-------- Source data
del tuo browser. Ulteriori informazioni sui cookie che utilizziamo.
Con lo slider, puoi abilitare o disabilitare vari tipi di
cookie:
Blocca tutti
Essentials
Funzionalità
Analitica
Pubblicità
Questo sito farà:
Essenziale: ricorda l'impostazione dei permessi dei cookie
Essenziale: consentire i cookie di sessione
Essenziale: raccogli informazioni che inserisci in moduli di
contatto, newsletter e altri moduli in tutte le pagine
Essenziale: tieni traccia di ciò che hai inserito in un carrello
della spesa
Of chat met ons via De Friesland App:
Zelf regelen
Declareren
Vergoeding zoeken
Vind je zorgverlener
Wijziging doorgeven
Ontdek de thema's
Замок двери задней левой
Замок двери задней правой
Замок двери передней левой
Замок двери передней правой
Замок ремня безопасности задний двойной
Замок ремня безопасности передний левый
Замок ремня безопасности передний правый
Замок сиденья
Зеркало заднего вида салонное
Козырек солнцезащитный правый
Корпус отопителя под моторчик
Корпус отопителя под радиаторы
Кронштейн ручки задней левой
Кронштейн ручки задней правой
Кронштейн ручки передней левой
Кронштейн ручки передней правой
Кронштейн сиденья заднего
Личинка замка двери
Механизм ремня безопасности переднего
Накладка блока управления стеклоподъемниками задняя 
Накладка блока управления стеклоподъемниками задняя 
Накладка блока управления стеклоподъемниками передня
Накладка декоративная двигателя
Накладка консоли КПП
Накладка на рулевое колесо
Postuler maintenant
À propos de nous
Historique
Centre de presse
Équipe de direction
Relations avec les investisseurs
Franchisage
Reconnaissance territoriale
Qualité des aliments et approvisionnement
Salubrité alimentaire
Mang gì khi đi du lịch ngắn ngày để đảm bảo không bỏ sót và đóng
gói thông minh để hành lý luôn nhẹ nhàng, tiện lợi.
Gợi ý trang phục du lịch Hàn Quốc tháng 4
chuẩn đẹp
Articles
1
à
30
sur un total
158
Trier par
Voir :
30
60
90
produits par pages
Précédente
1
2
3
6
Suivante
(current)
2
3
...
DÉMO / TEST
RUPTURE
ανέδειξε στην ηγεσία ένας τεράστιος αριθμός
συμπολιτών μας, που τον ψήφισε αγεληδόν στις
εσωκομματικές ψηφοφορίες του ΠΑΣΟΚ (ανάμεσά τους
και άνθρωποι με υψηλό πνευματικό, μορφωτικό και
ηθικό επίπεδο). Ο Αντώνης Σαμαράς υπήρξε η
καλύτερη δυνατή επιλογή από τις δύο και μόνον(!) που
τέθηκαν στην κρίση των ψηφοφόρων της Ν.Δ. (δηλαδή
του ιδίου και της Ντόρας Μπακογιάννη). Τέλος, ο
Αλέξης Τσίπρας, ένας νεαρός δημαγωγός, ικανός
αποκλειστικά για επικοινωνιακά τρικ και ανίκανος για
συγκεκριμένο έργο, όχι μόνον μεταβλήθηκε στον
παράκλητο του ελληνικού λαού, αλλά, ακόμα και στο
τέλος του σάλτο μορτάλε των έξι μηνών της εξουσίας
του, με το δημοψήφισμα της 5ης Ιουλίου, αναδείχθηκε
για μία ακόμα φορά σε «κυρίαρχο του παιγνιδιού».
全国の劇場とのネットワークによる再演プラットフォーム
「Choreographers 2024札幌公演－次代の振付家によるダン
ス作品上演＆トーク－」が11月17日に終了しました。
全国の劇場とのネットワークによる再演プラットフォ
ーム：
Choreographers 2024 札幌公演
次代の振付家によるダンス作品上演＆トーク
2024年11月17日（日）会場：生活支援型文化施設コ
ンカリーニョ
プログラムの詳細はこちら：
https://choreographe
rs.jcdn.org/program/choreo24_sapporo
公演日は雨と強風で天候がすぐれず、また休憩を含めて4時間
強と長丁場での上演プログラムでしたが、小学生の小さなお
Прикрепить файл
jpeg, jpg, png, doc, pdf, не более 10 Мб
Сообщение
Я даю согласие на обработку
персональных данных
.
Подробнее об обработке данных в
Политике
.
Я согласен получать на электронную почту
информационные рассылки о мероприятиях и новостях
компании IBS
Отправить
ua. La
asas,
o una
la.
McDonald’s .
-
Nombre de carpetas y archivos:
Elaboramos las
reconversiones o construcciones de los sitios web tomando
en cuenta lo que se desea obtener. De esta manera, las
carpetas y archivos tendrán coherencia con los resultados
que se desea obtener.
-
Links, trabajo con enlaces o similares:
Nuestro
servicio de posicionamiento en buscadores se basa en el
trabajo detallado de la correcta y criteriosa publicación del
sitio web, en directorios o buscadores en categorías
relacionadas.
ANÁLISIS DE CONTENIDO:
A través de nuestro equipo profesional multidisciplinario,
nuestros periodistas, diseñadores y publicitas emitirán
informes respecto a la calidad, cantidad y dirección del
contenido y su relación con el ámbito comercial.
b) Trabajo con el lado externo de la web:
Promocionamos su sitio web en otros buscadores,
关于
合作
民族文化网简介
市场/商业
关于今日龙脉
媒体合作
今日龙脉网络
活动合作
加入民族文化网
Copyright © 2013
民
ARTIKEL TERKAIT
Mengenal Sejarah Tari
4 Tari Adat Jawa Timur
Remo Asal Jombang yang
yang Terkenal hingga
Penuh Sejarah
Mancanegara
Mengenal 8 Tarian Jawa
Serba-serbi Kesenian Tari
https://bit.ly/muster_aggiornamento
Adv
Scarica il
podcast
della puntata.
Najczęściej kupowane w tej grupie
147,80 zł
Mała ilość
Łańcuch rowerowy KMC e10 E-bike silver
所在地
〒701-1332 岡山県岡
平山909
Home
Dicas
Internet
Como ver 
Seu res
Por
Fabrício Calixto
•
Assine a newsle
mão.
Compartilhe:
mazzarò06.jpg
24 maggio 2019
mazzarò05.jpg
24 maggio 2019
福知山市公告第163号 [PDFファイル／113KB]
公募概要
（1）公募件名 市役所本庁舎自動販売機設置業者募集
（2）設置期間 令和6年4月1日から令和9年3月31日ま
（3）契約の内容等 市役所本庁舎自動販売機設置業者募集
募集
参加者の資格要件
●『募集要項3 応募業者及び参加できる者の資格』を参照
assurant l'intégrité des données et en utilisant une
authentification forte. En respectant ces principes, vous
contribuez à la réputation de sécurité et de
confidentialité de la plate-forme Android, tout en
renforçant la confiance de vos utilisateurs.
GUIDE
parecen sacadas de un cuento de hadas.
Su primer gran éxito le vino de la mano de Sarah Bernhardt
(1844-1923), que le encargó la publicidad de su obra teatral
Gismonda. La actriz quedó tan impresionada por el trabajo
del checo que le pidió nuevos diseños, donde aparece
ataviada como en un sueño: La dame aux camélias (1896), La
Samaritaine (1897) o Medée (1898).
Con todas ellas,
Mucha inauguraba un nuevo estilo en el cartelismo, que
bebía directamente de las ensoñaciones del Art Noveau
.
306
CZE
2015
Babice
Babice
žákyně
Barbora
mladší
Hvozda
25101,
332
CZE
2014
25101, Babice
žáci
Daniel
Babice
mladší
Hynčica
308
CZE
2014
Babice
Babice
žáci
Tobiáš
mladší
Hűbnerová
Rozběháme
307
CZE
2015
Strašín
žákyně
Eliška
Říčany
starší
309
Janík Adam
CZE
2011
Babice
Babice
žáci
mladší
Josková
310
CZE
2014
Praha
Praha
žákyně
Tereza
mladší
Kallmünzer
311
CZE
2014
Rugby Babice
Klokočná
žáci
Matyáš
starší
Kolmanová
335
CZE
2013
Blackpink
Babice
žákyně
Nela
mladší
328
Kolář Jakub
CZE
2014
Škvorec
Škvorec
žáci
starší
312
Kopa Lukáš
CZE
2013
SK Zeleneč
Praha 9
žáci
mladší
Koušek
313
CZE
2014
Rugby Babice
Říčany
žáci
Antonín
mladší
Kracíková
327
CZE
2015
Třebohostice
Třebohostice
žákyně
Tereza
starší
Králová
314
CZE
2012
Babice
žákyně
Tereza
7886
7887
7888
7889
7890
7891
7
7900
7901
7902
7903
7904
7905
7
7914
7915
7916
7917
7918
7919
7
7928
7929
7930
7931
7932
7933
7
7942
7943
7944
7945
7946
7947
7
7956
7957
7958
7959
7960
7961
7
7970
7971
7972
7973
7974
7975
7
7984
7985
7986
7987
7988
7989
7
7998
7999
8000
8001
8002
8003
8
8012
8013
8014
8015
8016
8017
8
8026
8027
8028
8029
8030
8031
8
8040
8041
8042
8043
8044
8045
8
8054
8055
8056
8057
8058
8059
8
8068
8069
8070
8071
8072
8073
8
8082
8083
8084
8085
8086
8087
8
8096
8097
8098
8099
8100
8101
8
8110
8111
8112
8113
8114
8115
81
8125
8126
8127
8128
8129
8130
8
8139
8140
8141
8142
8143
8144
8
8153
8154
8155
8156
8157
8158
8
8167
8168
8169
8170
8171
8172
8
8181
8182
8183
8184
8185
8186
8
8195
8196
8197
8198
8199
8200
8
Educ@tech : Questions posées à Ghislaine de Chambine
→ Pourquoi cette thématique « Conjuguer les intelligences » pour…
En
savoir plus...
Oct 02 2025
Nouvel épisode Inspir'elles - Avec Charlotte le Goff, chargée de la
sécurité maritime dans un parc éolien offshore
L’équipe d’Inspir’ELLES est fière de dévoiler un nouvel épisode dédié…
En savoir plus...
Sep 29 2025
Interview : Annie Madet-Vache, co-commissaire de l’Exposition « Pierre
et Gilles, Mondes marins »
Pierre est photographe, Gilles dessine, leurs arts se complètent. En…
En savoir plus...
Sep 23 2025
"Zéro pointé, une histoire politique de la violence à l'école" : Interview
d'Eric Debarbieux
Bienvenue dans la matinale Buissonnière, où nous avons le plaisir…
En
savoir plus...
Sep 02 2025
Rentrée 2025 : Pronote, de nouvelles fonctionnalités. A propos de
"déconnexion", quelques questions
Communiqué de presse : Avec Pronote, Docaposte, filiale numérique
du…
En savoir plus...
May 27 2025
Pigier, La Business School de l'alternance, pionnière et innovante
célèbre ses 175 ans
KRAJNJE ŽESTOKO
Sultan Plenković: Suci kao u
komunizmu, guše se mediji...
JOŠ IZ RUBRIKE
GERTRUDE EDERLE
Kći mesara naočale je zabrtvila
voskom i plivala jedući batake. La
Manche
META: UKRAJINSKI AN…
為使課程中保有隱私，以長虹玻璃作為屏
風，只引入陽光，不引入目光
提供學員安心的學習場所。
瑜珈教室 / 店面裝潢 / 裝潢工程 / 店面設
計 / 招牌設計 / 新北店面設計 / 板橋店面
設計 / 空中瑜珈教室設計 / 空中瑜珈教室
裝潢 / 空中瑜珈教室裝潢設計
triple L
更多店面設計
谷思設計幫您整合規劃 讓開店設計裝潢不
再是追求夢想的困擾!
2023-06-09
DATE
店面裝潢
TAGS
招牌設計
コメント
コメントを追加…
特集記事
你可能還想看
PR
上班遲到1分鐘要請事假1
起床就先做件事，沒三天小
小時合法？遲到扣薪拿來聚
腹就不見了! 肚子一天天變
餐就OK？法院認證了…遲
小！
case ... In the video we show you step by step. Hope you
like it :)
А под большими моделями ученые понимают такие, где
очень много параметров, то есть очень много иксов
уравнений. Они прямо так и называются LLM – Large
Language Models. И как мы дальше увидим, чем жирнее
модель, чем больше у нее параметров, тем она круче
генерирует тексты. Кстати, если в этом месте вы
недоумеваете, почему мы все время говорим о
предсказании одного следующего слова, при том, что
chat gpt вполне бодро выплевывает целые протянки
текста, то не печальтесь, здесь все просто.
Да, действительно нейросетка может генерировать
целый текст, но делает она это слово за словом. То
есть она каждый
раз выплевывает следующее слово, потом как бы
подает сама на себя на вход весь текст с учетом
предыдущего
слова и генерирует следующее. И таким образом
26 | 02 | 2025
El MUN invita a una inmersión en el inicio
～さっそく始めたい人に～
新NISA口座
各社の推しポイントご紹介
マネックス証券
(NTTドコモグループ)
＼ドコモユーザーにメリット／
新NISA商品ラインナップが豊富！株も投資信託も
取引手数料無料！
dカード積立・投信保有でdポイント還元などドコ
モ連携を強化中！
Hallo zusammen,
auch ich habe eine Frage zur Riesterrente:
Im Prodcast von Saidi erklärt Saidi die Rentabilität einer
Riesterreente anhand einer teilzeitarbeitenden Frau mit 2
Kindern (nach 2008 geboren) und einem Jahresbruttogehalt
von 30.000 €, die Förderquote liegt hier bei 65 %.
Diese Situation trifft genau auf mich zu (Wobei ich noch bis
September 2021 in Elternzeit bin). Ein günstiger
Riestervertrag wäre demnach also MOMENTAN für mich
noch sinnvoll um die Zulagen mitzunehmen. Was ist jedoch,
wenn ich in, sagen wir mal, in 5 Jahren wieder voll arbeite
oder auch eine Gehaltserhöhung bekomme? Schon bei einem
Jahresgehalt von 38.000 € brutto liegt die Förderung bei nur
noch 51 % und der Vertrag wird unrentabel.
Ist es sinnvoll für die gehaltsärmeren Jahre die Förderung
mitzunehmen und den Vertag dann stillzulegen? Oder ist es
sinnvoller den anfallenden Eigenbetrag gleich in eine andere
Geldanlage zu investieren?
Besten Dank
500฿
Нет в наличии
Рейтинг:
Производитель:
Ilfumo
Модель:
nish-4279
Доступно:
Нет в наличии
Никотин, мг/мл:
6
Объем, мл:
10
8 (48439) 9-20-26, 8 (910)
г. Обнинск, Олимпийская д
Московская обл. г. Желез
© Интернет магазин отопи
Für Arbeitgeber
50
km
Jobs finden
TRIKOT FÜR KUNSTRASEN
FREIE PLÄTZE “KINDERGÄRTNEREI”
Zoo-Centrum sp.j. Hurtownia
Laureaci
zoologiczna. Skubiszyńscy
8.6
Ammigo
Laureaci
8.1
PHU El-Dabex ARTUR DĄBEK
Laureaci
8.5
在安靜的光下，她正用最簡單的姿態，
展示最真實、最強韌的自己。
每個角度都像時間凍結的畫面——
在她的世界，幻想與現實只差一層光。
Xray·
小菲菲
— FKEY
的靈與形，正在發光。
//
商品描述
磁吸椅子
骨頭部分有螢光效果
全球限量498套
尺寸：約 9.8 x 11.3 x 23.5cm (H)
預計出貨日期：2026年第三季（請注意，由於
----------------
Exercise: Taking the records from the top, repeat each line exactly until you have repeated the line that contains "Essenziale: raccogli informazioni".

Solved exercise:
del tuo browser. Ulteriori informazioni sui cookie che utilizziamo.
Con lo slider, puoi abilitare o disabilitare vari tipi di
cookie:
Blocca tutti
Essentials
Funzionalità
Analitica
Pubblicità
Questo sito farà:
Essenziale: ricorda l'impostazione dei permessi dei cookie
Essenziale: consentire i cookie di sessione
Essenziale: raccogli informazioni che inserisci in moduli di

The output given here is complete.